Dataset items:

*-*-*

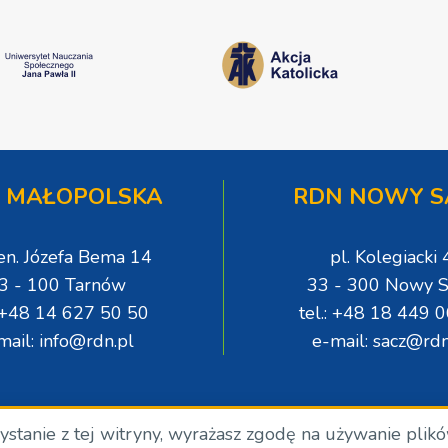
 MAŁOPOLSKA
RDN NOWY S
gen. Józefa Bema 14
pl. Kolegiacki 
3 - 100 Tarnów
33 - 300 Nowy S
: +48 14 627 50 50
tel.: +48 18 449 
mail: info@rdn.pl
e-mail: sacz@rdn
zystanie z tej witryny, wyrażasz zgodę na używanie plik
.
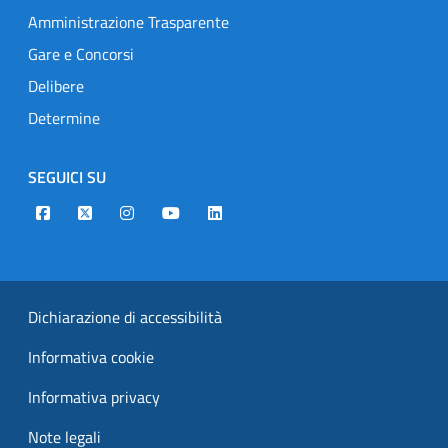
Amministrazione Trasparente
Gare e Concorsi
Delibere
Determine
SEGUICI SU
Designers Italia
Twitter
Instagram
Youtube
Linkedin
Dichiarazione di accessibilità
Informativa cookie
Informativa privacy
Note legali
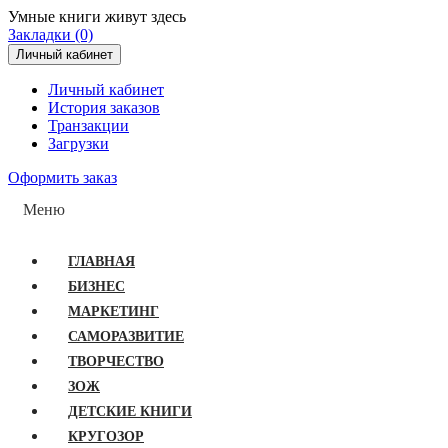
Умные книги живут здесь
Закладки (0)
Личный кабинет
Личный кабинет
История заказов
Транзакции
Загрузки
Оформить заказ
Меню
ГЛАВНАЯ
БИЗНЕС
МАРКЕТИНГ
САМОРАЗВИТИЕ
ТВОРЧЕСТВО
ЗОЖ
ДЕТСКИЕ КНИГИ
КРУГОЗОР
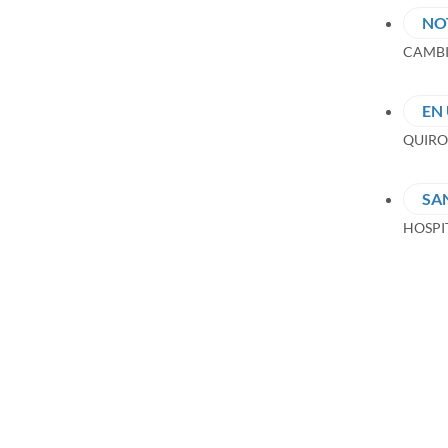
NO
CAMBIE
EN
QUIRO
SA
HOSPIT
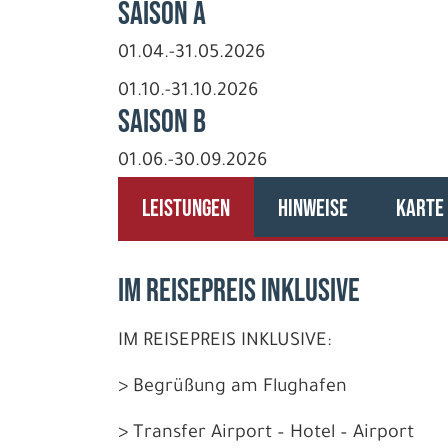
Saison A
01.04.-31.05.2026
01.10.-31.10.2026
Saison B
01.06.-30.09.2026
LEISTUNGEN
HINWEISE
KARTE
IM REISEPREIS INKLUSIVE
IM REISEPREIS INKLUSIVE:
> Begrüßung am Flughafen
> Transfer Airport – Hotel – Airport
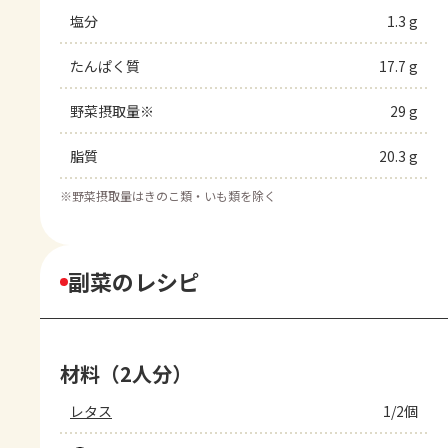
塩分
1.3 g
たんぱく質
17.7 g
野菜摂取量※
29 g
脂質
20.3 g
※
野菜摂取量はきのこ類・いも類を除く
副菜のレシピ
材料（2人分）
レタス
1/2個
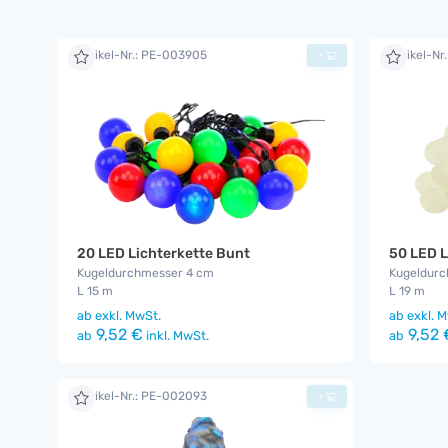
Artikel-Nr.: PE-003905
Artikel-Nr
+
20 LED Lichterkette Bunt
50 LED L
Kugeldurchmesser 4 cm
Kugeldurc
L 15 m
L 19 m
ab
exkl. MwSt.
ab
exkl. M
9,52 €
9,52 
ab
inkl. MwSt.
ab
Artikel-Nr.: PE-002093
+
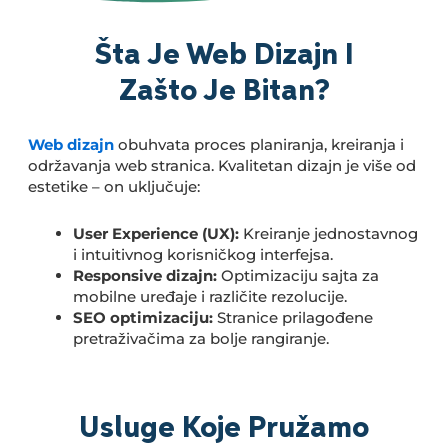
Šta Je Web Dizajn I
Zašto Je Bitan?
Web dizajn
obuhvata proces planiranja, kreiranja i
održavanja web stranica. Kvalitetan dizajn je više od
estetike – on uključuje:
User Experience (UX):
Kreiranje jednostavnog
i intuitivnog korisničkog interfejsa.
Responsive dizajn:
Optimizaciju sajta za
mobilne uređaje i različite rezolucije.
SEO optimizaciju:
Stranice prilagođene
pretraživačima za bolje rangiranje.
Usluge Koje Pružamo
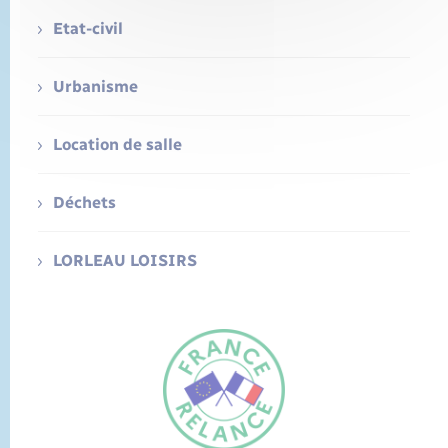
Etat-civil
Urbanisme
Location de salle
Déchets
LORLEAU LOISIRS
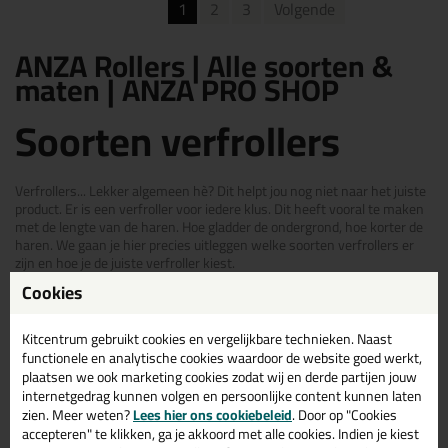
1
2
3
Volgende
ANZA Rollers | Alle soorten &
maten | ANZA PRO SHOP
Soorten verfrollers
Verfrollers... Lekker algemeen hè? Dit helpt jou nog niet naar het juiste
product. Er is een verfroller voor iedere klus. Dit heeft vooral te maken
met de lengte van de haren. Hoe gladder de ondergrond, hoe korter de
haren. We gaan je hier precies uitleggen welke soorten verfrollers er
zijn en hoe je de juiste verfroller kiest.
Cookies
De verfrollers zijn:
Muurverfrollers
Kitcentrum gebruikt cookies en vergelijkbare technieken. Naast
Lakrollers
functionele en analytische cookies waardoor de website goed werkt,
Vachtrollers
plaatsen we ook marketing cookies zodat wij en derde partijen jouw
Viltrollers
internetgedrag kunnen volgen en persoonlijke content kunnen laten
Om je vooraf een duidelijk overzicht te geven van de verschillende
zien. Meer weten?
Lees hier ons cookiebeleid
. Door op "Cookies
verfrollers en de toepassingen willen we gelijk beginnen met de
accepteren" te klikken, ga je akkoord met alle cookies. Indien je kiest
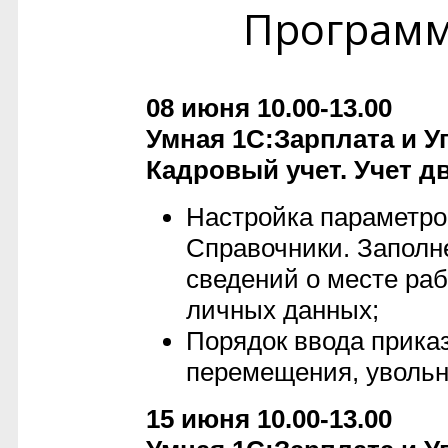
Програм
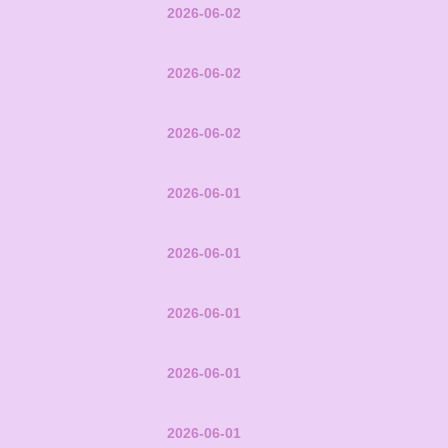
2026-06-02
2026-06-02
2026-06-02
2026-06-01
2026-06-01
2026-06-01
2026-06-01
2026-06-01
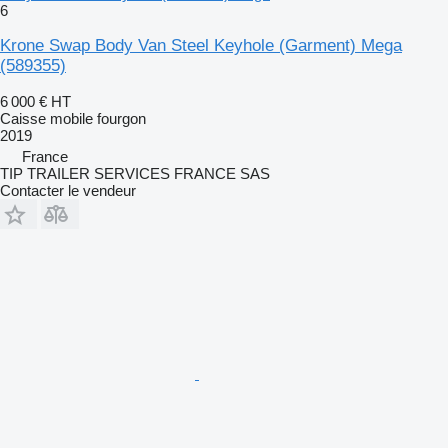
6
Krone Swap Body Van Steel Keyhole (Garment) Mega
(589355)
6 000 €
HT
Caisse mobile fourgon
2019
France
TIP TRAILER SERVICES FRANCE SAS
Contacter le vendeur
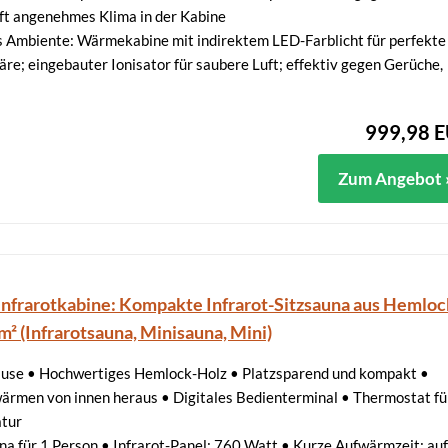
fft angenehmes Klima in der Kabine
 Ambiente: Wärmekabine mit indirektem LED-Farblicht für perfekte
e; eingebauter Ionisator für saubere Luft; effektiv gegen Gerüche,
999,98 
Zum Angebot 
nfrarotkabine: Kompakte Infrarot-Sitzsauna aus Hemloc
m² (Infrarotsauna, Minisauna, Mini)
Hause • Hochwertiges Hemlock-Holz • Platzsparend und kompakt •
wärmen von innen heraus • Digitales Bedienterminal • Thermostat fü
tur
 für 1 Person • Infrarot-Panel: 760 Watt • Kurze Aufwärmzeit: au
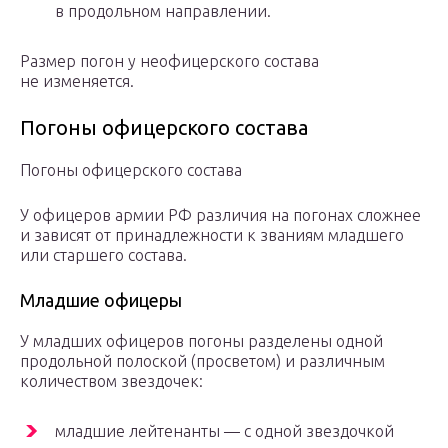
в продольном направлении.
Размер погон у неофицерского состава
не изменяется.
Погоны офицерского состава
Погоны офицерского состава
У офицеров армии РФ различия на погонах сложнее
и зависят от принадлежности к званиям младшего
или старшего состава.
Младшие офицеры
У младших офицеров погоны разделены одной
продольной полоской (просветом) и различным
количеством звездочек:
младшие лейтенанты — с одной звездочкой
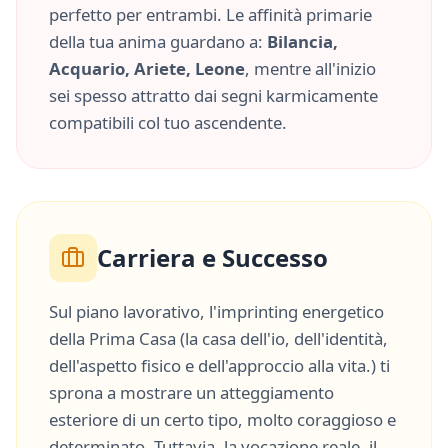
perfetto per entrambi. Le affinità primarie
della tua anima guardano a:
Bilancia,
Acquario, Ariete, Leone
, mentre all'inizio
sei spesso attratto dai segni karmicamente
compatibili col tuo ascendente.
Carriera e Successo
Sul piano lavorativo, l'imprinting energetico
della
Prima Casa
(
la casa dell'io, dell'identità,
dell'aspetto fisico e dell'approccio alla vita.
) ti
sprona a mostrare un atteggiamento
esteriore di un certo tipo, molto
coraggioso
e
determinato
. Tuttavia, la vocazione reale, il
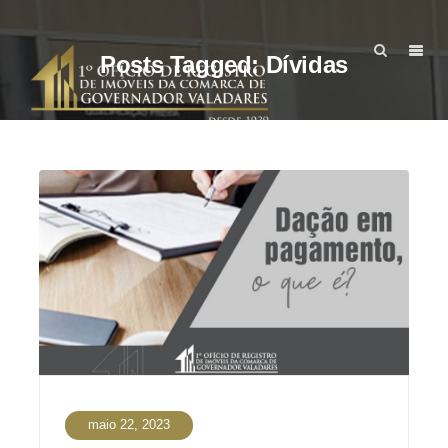
Posts Tagged: Dívidas
maio 22, 2023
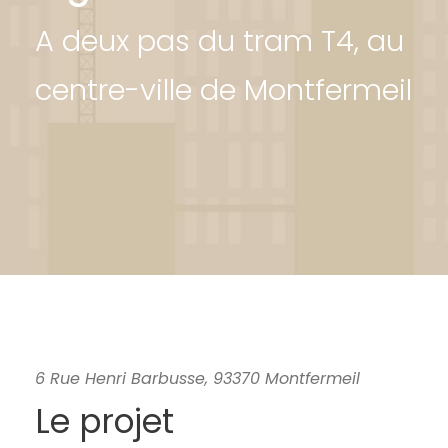
A deux pas du tram T4, au
centre-ville de Montfermeil
6 Rue Henri Barbusse, 93370 Montfermeil
Le projet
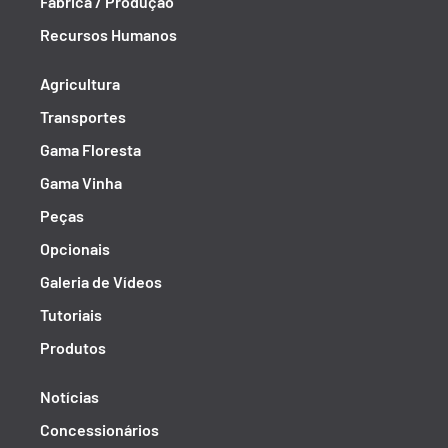
Fábrica / Produção
Recursos Humanos
Agricultura
Transportes
Gama Floresta
Gama Vinha
Peças
Opcionais
Galeria de Vídeos
Tutoriais
Produtos
Notícias
Concessionários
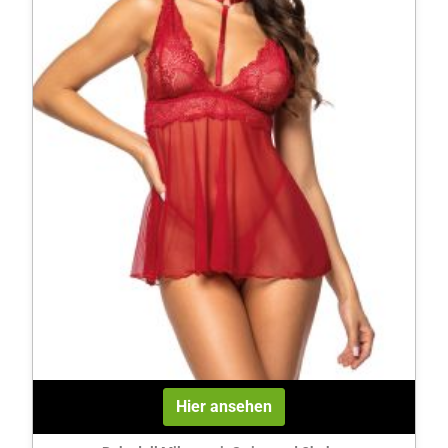
Hier ansehen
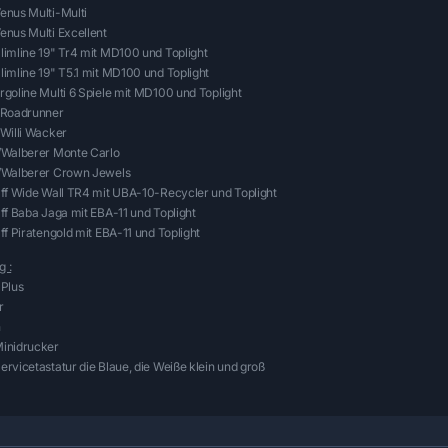
enus Multi-Multi
enus Multi Excellent
limline 19" Tr4 mit MD100 und Toplight
imline 19" T5.1 mit MD100 und Toplight
goline Multi 6 Spiele mit MD100 und Toplight
 Roadrunner
 Willi Wacker
/Walberer Monte Carlo
/Walberer Crown Jewels
lff Wide Wall TR4 mit UBA-10-Recycler und Toplight
ff Baba Jaga mit EBA-11 und Toplight
ff Piratengold mit EBA-11 und Toplight
 :
 Plus
r
n
inidrucker
rvicetastatur die Blaue, die Weiße klein und groß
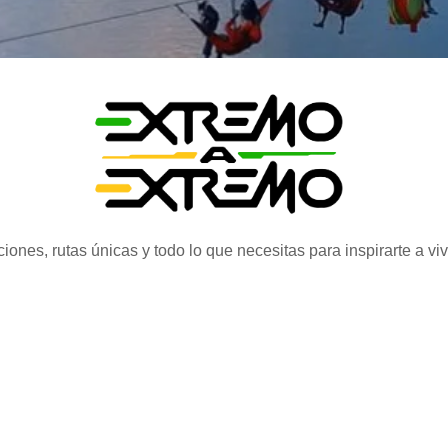
iones, rutas únicas y todo lo que necesitas para inspirarte a vi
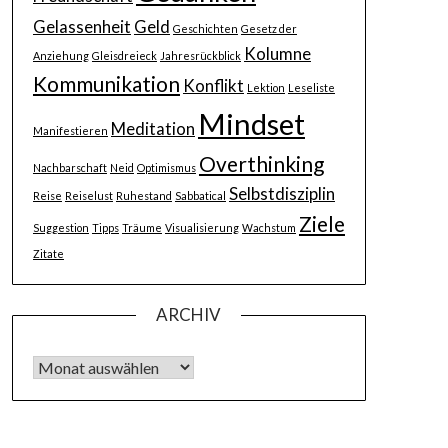
Gelassenheit
Geld
Geschichten
Gesetz der
Kolumne
Anziehung
Gleisdreieck
Jahresrückblick
Kommunikation
Konflikt
Lektion
Leseliste
Mindset
Meditation
Manifestieren
Overthinking
Nachbarschaft
Neid
Optimismus
Selbstdisziplin
Reise
Reiselust
Ruhestand
Sabbatical
Ziele
Suggestion
Tipps
Träume
Visualisierung
Wachstum
Zitate
ARCHIV
Archiv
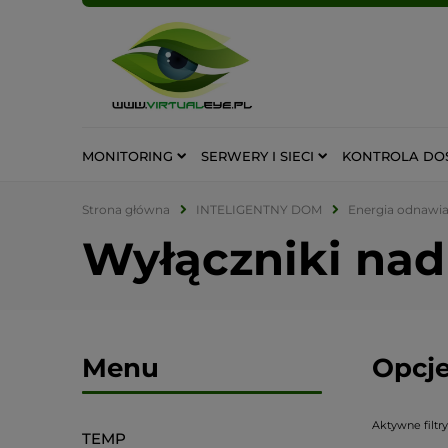
MONITORING
SERWERY I SIECI
KONTROLA DO
Strona główna
INTELIGENTNY DOM
Energia odnawia
Wyłączniki na
Menu
Opcje
Aktywne filtry
TEMP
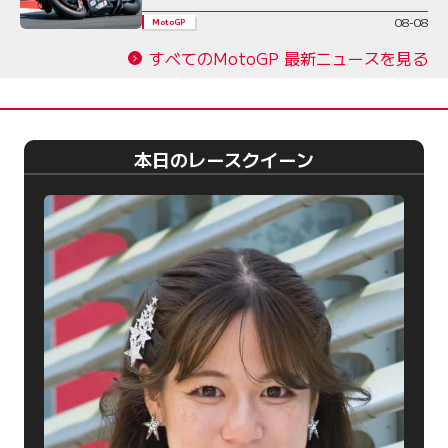
08-08
MotoGP
すべてのMotoGP 最新ニュースを見る
本日のレースクイーン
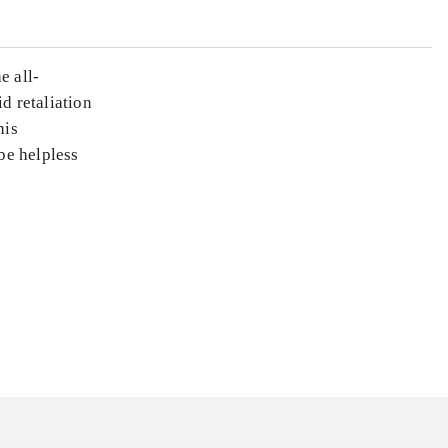
e all-
d retaliation
his
 be helpless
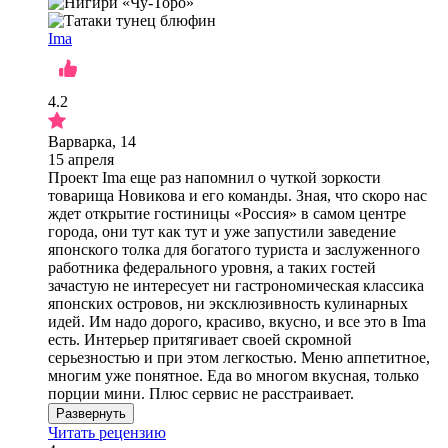
Ima
4.2
Варварка, 14
15 апреля
Проект Ima еще раз напомнил о чуткой зоркости
товарища Новикова и его команды. Зная, что скоро нас
ждет открытие гостиницы «Россия» в самом центре
города, они тут как тут и уже запустили заведение
японского толка для богатого туриста и заслуженного
работника федерального уровня, а таких гостей
зачастую не интересует ни гастрономическая классика
японских островов, ни эксклюзивность кулинарных
идей. Им надо дорого, красиво, вкусно, и все это в Ima
есть. Интерьер притягивает своей скромной
серьезностью и при этом легкостью. Меню аппетитное,
многим уже понятное. Еда во многом вкусная, только
порции мини. Плюс сервис не расстраивает.
Развернуть
Читать рецензию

*-*-*

Exercise description
Within the entries, find all lines that contain "INKLUSIVE" and copy each one.

Output
IM REISEPREIS INKLUSIVE
IM REISEPREIS INKLUSIVE:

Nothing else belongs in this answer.